(Stored items)
---------------

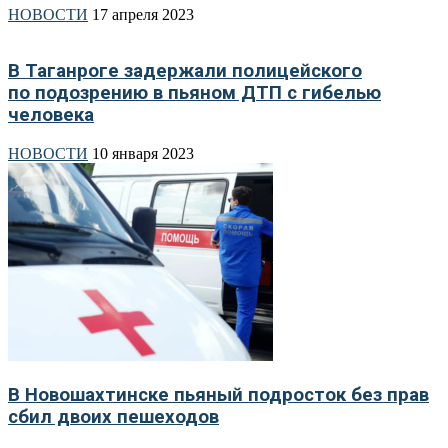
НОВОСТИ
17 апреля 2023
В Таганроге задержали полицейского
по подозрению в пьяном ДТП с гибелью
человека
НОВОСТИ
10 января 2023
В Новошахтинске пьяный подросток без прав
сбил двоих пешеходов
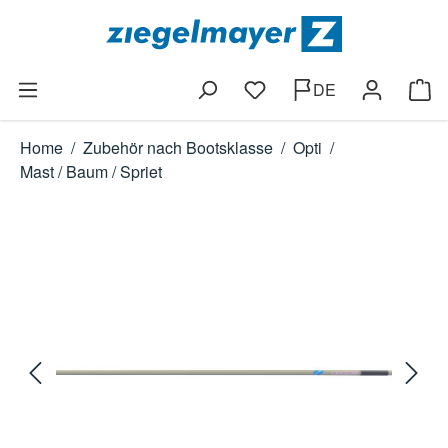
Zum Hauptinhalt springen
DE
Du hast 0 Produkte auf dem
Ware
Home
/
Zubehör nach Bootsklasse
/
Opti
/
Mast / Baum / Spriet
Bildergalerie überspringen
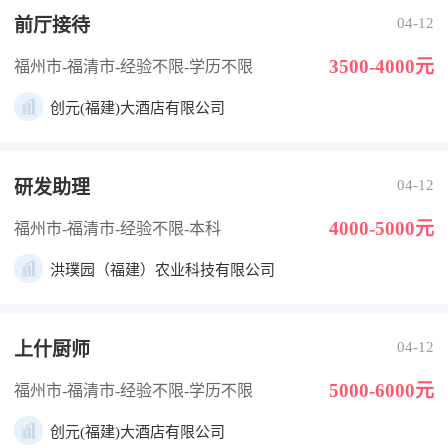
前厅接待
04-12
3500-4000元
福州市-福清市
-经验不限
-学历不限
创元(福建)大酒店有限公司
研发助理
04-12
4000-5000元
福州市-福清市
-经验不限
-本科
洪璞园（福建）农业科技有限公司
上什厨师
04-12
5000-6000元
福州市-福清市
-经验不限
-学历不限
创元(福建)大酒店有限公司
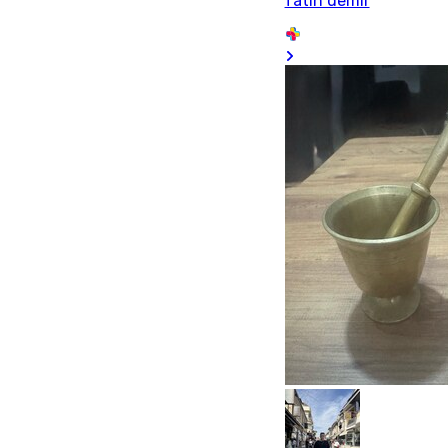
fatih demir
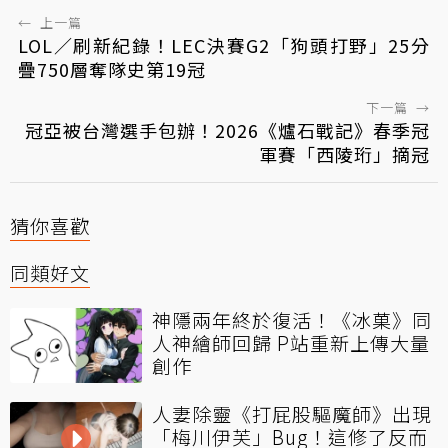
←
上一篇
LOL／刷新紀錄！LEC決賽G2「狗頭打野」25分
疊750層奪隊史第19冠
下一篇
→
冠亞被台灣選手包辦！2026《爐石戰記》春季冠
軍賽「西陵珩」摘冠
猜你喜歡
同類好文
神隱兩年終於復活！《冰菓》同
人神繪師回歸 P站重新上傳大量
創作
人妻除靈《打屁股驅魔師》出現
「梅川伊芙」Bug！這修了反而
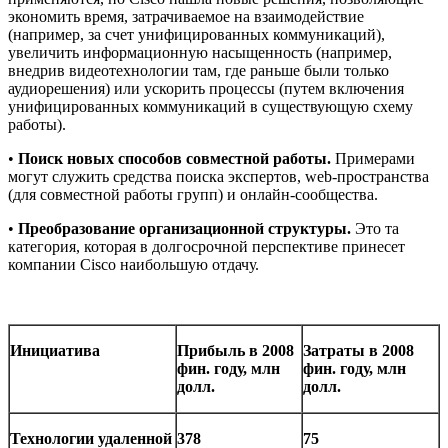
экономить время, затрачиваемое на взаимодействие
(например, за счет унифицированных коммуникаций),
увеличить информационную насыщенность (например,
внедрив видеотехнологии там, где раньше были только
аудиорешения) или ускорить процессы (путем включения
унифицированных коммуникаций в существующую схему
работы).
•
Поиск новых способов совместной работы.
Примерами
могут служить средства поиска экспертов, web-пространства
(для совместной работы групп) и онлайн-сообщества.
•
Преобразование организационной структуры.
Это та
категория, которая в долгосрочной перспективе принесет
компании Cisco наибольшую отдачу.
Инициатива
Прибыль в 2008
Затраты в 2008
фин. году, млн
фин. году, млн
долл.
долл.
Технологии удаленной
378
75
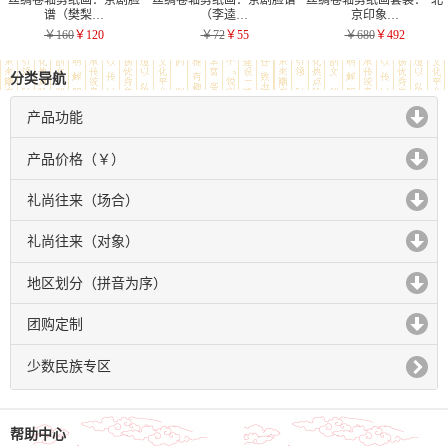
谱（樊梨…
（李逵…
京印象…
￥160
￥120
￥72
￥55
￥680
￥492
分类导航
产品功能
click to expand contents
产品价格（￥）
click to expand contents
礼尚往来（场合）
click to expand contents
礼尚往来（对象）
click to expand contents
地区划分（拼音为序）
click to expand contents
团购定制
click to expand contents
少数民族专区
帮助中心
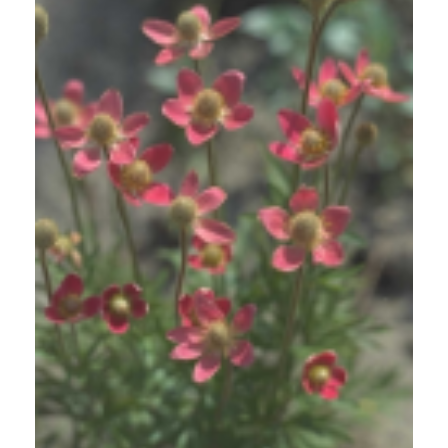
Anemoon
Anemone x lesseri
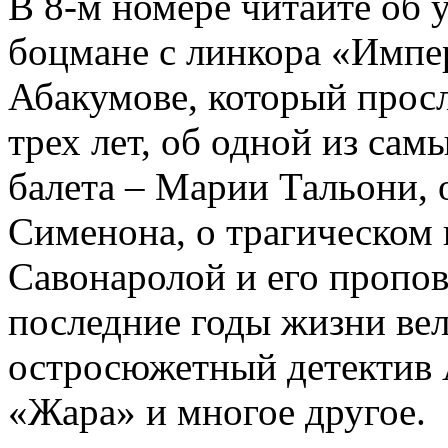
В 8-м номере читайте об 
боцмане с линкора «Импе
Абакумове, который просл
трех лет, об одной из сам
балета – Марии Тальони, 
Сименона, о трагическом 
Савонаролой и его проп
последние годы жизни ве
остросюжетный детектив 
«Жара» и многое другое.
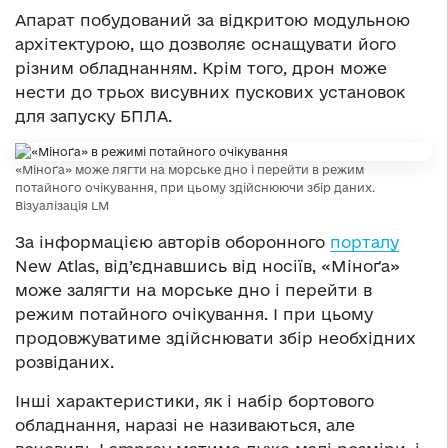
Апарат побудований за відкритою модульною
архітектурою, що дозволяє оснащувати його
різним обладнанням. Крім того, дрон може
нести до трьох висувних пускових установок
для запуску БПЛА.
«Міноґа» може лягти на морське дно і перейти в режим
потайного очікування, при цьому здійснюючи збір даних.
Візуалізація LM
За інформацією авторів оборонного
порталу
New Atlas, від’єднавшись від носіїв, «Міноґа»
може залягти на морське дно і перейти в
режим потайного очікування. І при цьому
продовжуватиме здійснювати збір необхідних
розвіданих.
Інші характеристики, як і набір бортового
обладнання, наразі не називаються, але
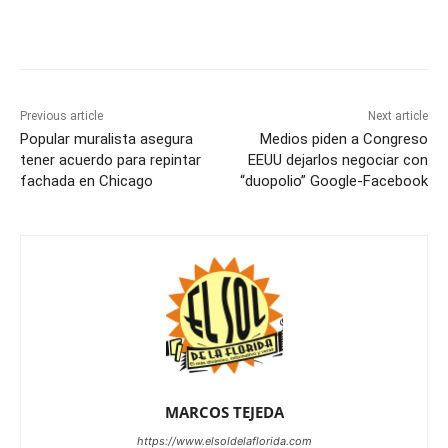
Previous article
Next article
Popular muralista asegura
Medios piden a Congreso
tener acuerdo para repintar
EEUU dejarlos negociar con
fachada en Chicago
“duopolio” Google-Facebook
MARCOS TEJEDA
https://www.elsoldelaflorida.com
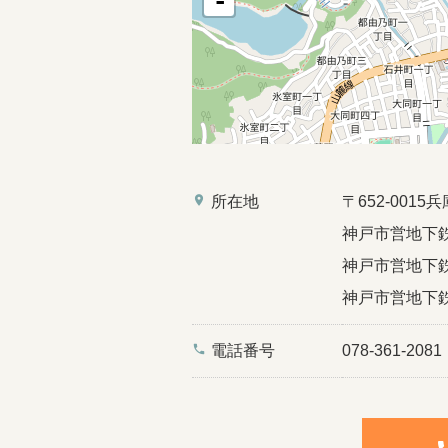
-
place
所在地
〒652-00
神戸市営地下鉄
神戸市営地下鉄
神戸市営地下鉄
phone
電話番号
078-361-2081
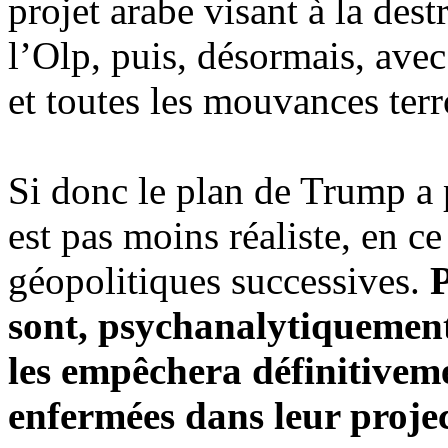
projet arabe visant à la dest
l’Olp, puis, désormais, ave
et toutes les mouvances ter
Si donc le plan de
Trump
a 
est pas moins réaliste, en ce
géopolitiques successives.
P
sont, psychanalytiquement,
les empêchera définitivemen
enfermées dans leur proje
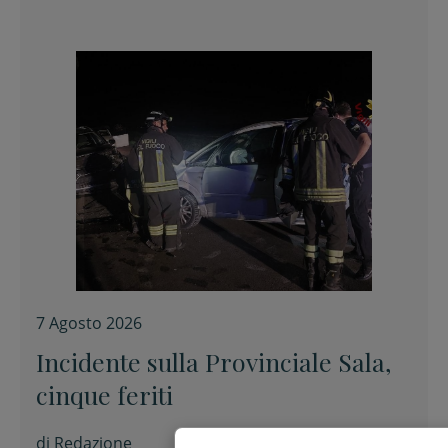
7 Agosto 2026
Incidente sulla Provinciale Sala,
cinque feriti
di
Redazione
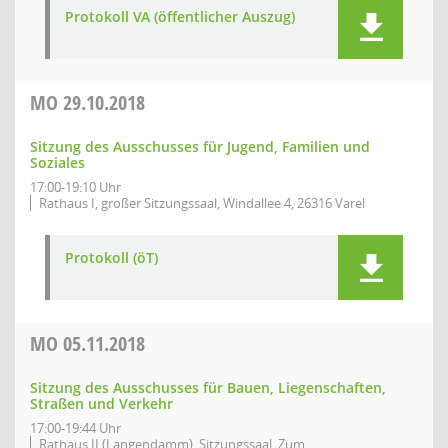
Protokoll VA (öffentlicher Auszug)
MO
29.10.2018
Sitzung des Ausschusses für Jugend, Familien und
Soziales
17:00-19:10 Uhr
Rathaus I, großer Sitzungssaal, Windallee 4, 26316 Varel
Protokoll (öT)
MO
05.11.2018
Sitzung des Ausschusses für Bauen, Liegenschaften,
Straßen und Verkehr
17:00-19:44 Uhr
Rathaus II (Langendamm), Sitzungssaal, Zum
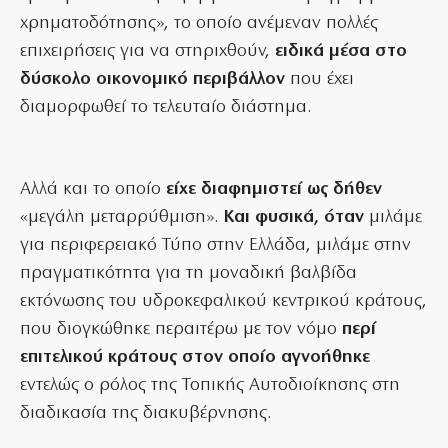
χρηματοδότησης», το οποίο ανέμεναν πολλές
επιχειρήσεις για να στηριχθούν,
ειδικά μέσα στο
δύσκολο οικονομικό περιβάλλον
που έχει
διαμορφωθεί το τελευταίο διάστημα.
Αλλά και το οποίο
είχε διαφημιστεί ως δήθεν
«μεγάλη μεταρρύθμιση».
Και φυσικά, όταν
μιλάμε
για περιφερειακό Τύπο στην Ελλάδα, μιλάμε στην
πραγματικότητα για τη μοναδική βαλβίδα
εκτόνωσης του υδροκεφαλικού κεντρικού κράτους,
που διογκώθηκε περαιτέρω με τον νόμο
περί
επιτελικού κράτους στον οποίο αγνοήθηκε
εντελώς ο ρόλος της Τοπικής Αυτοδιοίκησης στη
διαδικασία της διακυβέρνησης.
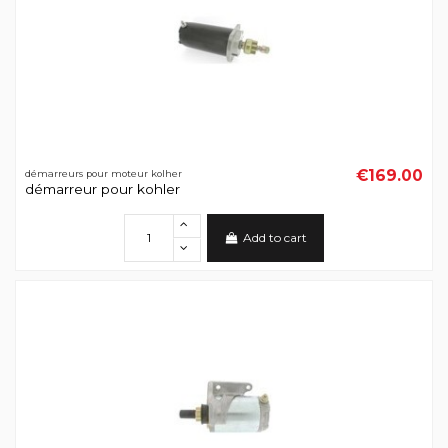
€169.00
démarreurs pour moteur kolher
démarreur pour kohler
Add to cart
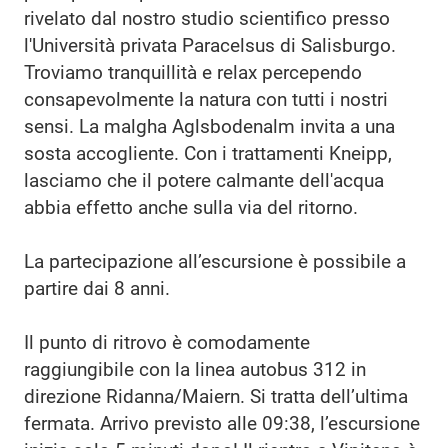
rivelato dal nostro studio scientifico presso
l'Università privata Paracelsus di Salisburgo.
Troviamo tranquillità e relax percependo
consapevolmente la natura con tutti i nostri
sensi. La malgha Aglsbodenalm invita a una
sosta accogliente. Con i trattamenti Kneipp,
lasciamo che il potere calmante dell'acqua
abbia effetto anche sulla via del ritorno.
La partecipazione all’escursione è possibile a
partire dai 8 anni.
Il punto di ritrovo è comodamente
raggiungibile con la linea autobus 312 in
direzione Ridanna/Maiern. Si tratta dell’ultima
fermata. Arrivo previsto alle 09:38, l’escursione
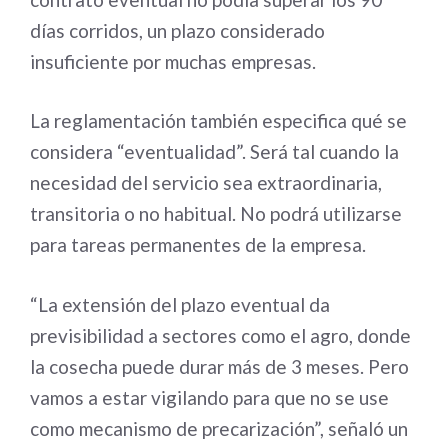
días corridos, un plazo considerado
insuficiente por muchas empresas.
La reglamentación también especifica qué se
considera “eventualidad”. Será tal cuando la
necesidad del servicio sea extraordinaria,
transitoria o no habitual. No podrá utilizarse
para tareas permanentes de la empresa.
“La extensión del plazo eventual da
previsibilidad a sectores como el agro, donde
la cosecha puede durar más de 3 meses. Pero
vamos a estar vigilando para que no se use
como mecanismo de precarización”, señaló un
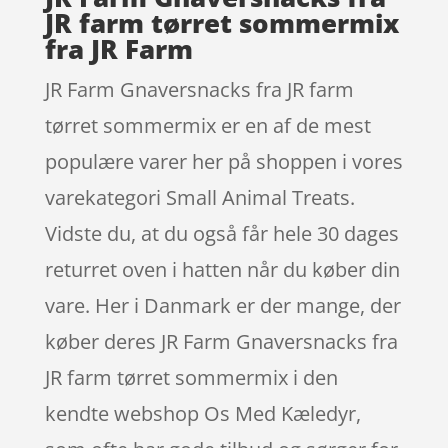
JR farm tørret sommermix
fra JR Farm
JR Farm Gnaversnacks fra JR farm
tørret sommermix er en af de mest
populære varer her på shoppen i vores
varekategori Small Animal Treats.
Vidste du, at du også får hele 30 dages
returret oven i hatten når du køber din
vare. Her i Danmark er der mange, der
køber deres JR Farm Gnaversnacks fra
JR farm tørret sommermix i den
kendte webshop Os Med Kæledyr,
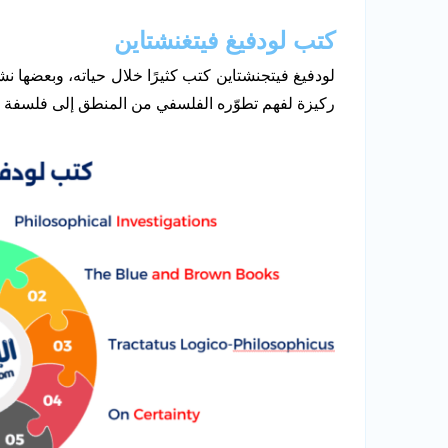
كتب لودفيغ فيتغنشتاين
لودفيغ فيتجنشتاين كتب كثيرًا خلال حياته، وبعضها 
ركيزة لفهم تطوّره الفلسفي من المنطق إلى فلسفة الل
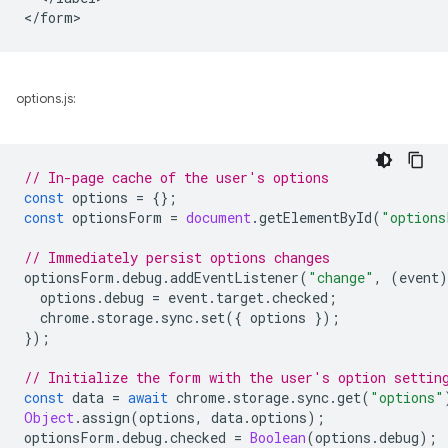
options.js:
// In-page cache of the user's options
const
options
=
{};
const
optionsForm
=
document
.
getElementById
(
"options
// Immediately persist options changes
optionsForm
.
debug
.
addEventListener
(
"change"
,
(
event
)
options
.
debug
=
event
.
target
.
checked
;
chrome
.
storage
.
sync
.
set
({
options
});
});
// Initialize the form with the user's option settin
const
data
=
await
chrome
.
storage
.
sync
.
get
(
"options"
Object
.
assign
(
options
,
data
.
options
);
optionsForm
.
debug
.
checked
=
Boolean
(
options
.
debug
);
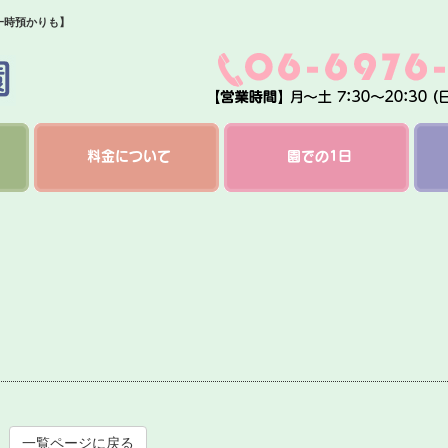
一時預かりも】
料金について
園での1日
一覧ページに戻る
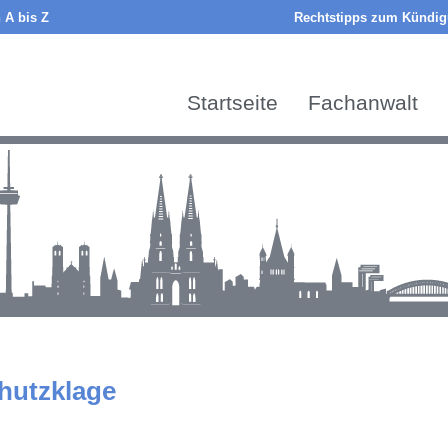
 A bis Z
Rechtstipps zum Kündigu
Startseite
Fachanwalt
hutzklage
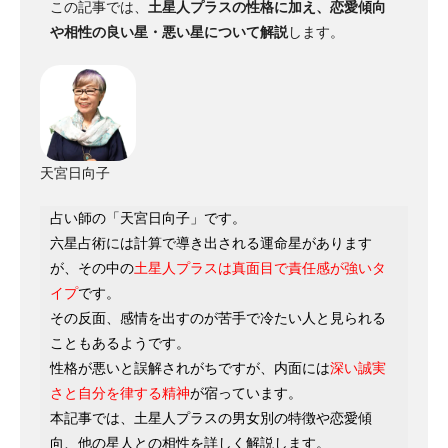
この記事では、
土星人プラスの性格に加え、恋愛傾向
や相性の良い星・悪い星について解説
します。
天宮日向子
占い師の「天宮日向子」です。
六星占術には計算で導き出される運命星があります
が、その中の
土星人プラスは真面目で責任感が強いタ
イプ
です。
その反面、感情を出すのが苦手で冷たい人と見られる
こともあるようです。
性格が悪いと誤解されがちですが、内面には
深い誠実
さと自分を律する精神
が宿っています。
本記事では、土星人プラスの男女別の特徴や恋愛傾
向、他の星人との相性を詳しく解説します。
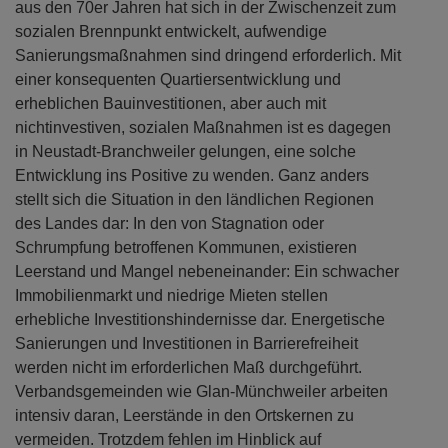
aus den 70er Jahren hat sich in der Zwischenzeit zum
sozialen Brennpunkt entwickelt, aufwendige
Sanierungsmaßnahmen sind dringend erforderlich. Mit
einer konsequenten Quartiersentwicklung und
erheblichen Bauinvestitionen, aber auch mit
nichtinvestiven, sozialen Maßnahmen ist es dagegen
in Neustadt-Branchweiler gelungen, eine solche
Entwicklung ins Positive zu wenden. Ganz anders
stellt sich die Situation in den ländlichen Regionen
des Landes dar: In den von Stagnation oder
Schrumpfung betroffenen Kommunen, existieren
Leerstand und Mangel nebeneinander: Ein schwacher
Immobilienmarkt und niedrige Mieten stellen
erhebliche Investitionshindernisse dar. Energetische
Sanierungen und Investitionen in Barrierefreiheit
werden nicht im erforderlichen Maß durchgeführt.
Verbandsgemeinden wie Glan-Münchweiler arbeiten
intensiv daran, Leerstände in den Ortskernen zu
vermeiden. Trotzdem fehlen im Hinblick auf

---------------

TASK ITEM:
Lines holding the word "Міноґа" are the answer; copy every one from the records above.

RESULT OF THIS TASK:
«Міноґа» може лягти на морське дно і перейти в режим
New Atlas, від’єднавшись від носіїв, «Міноґа»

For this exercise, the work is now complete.